C’est très important que l’on recomplexifie nos récits. Pour moi, nous sommes dans un temps de simplification qui est mortifère, qui atrophie la pensée. Il y a quelque chose d’addictif dans la simplification, parce que c’est rassurant d’être face à un monde où les lignes sont très simples, où tout est reconnaissable, on a l’impression de savoir comment se diriger. Sauf que cela nous mène directement au fascisme et à la destruction. Accepter la complexité du monde et de l’homme c’est accepter et la force et la beauté de la vie. C’est le rôle du théâtre, des histoires, des artistes et des œuvres, de l’art pour moi.
Mon moteur dans ce travail était de dire comment différentes générations ou différents récits de vies de femmes peuvent œuvrer les unes pour les autres. J’ai voulu faire ce spectacle pour ma grand-mère, pour ma mère et pour moi, pour voir comment le parcours de l’une nourrit celui de l’autre, comment nos mères, nos grand-mères nous aident et comment on les aide aussi d’une certaine façon.
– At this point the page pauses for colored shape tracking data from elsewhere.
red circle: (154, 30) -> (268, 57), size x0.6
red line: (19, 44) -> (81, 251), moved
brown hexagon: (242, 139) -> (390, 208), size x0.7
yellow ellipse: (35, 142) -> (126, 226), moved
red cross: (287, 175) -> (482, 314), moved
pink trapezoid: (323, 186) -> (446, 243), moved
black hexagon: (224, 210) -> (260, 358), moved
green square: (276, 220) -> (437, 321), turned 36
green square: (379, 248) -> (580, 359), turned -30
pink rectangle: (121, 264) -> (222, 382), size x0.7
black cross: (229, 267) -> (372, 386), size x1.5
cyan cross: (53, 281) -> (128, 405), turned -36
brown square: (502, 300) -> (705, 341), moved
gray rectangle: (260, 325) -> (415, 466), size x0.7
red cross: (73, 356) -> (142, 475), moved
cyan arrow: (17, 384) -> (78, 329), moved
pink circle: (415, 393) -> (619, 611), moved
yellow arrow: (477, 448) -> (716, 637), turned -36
Dans mon spectacle, chaque histoire de femme dévoile des fragilités et des forces, mais les forces des unes sont toujours là pour pallier les fragilités des autres.
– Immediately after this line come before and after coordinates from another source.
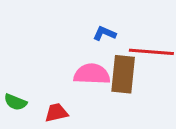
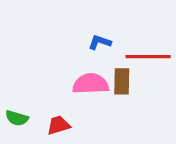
brown rectangle: (123, 74) -> (122, 81), size x0.7

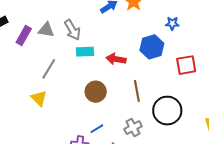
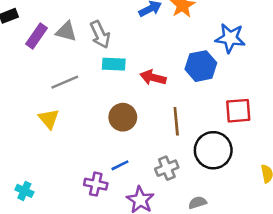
blue star: (172, 23) -> (230, 38), size x1.6
red square: (186, 65) -> (238, 111), moved
gray line: (49, 69) -> (65, 82), turned 30

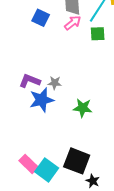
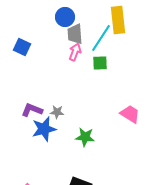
blue square: (41, 18) -> (22, 47), moved
pink arrow: (73, 23) -> (75, 52), turned -30

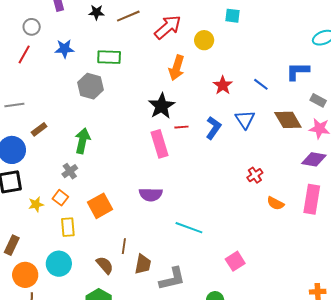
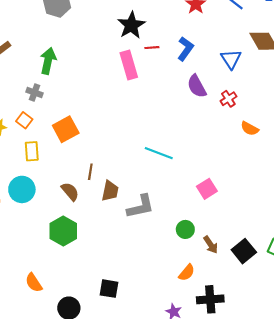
blue triangle: (245, 120) -> (231, 59), moved
gray cross: (70, 171) -> (34, 93), turned -35
purple semicircle: (151, 195) -> (197, 86), moved, turned 60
Évidemment, je crois que les détresses de femmes et les détresses d’hommes sont absolument viscéralement liées. Notre discours n’est pas accusateur du genre masculin, parce que nous interrogeons surtout des fantasmes qui traversent et structurent notre monde, et dans cette construction globale les hommes aussi souffrent de cette position de bourreau, ou d’une injonction à jouer un rôle de « sexe fort » qui n’est pas toujours en accord avec leurs aspirations singulières. Les hommes aussi sont traversés par des questions et des culpabilités dont ils n’ont pas toujours les clés.
C’est un spectacle où il y a une parole qui s’ouvre. Une parole très joyeuse, c’est vraiment un spectacle très drôle, parce que ces femmes sont pleines d’énergie, d’envie de vivre, de désir et d’espièglerie. Elles ouvrent une part très intime d’elles, une part très peu explorée. L’émancipation passe par le collectif, on ne peut pas s’en sortir tout seul, je ne pense pas que dans n’importe quel cas d’emprise psychologique il soit possible de s’en sortir tout seul. Je pense que le théâtre est aussi là pour ça, pour être un espace de mise en commun de question, et sentir que l’on est ensemble face au vertige des assignations qui nous enferment.
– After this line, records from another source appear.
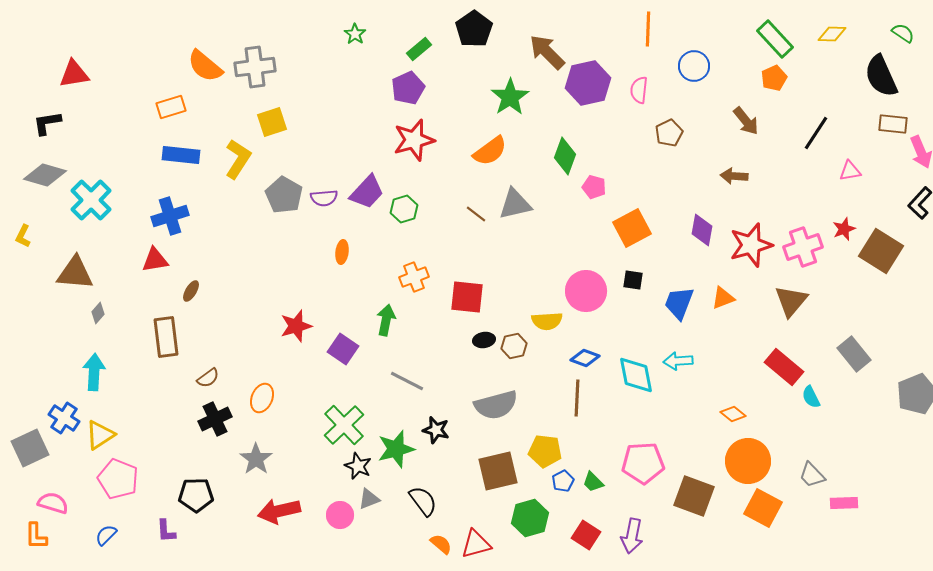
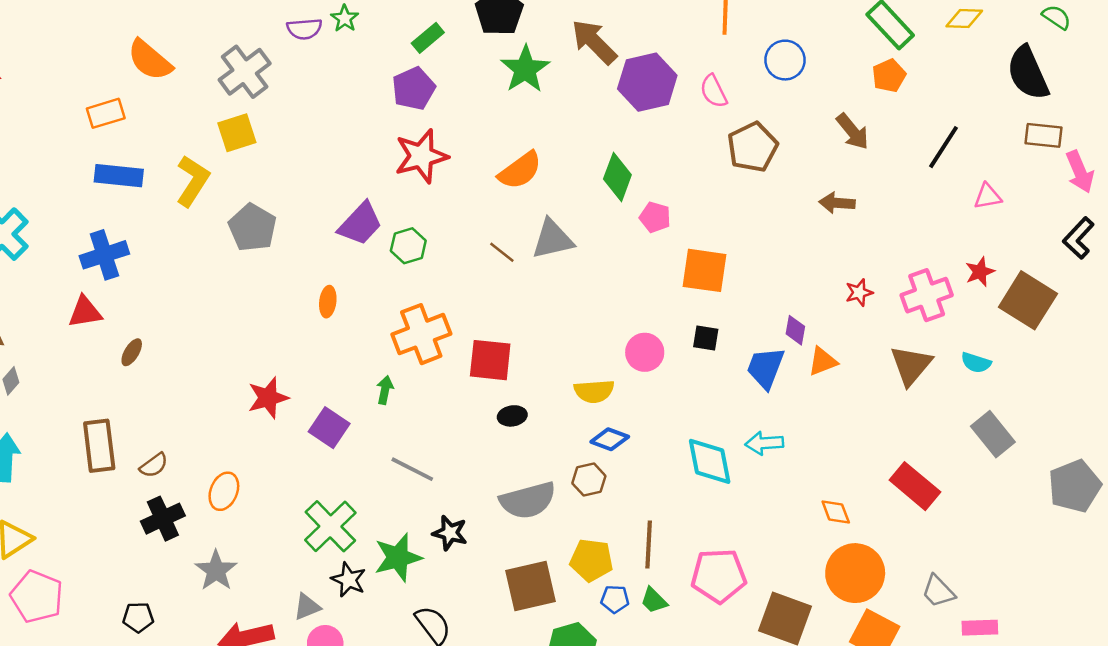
gray cross: (255, 67) -> (245, 72), moved, turned -30
pink semicircle: (639, 90) -> (714, 91), turned -32
green star: (510, 97) -> (525, 69), moved
brown pentagon: (669, 133) -> (753, 147), size x1.4
purple semicircle: (324, 198) -> (304, 29), moved
orange square: (632, 228) -> (704, 270), turned 36
purple diamond: (702, 230) -> (795, 330), moved, size x0.7
red star: (751, 245) -> (859, 293), size x0.5
orange cross: (414, 277) -> (421, 334), size x1.5
pink circle: (586, 291) -> (645, 352), size x0.7
green arrow: (386, 320) -> (385, 390), size x0.7
brown rectangle: (166, 337) -> (99, 446), moved
brown hexagon: (514, 346) -> (589, 480), moved
blue diamond: (585, 358) -> (610, 439), moved
red rectangle: (784, 367) -> (915, 486), moved
cyan semicircle: (811, 397) -> (976, 363), moved, turned -45
brown line: (577, 398) -> (649, 545), moved
orange diamond: (733, 414) -> (836, 512), turned 30
blue pentagon: (563, 481) -> (615, 599), turned 30
black pentagon: (196, 495) -> (138, 617), size x0.7
gray triangle: (369, 499) -> (307, 607), moved

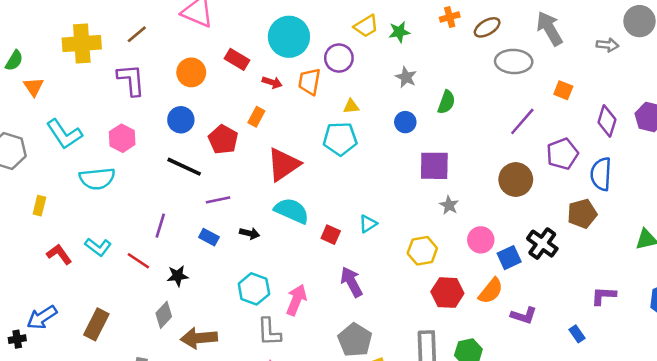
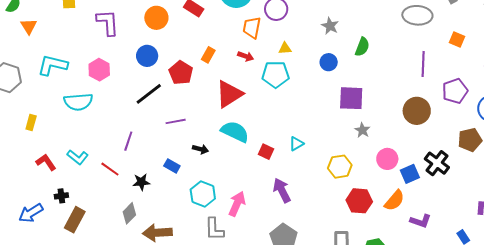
red arrow: (272, 82) -> (246, 56), moved
purple line: (522, 121) -> (423, 64), turned -40
cyan L-shape: (64, 134) -> (53, 65), turned 136
black line: (184, 167) -> (149, 94), turned -64
blue rectangle: (209, 237) -> (172, 166), moved
black cross: (17, 339) -> (61, 196), moved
Enfin, le rôle du spectateur dans cette forme est énorme… Sur ma scène il n’y a rien du tout, il n’y a que cinq chaises et cinq actrices, qui convoquent un univers extrêmement riche. Mon travail avec les acteurs c’est un travail de précision dans l’évocation des images. De là, le public a une part majeure dans la création puisque c’est lui qui va finir le spectacle, toutes les images qui sont convoquées par les actrices c’est aux spectateurs, chaque spectateur, d’y donner forme et d’y donner vie dans son propre imaginaire. Dans ce spectacle nous ne sommes pas du tout dans une tentative de reconstitution ou de réalisme. On essaie au contraire de travailler sur la puissance de la parole, et la puissance de l’évocation qui rend présentes les images foisonnantes dans l’imaginaire. Ça reste un spectacle de conte, et dans le conte des gens s’assemblent pour écouter. L’écoute est collective, on partage ensemble un moment, mais chacun à son propre rapport à cette histoire, à la fois un moment collectif où l’on s’assemble pour écouter un récit, et aussi un rapport individuel à son propre imaginaire [fig. 4].
Bibliografia
C. Pinkola Estés, Femmes qui courent avec les loups, traduction de M.-F. Girod, Paris, Librairie générale française, 2001.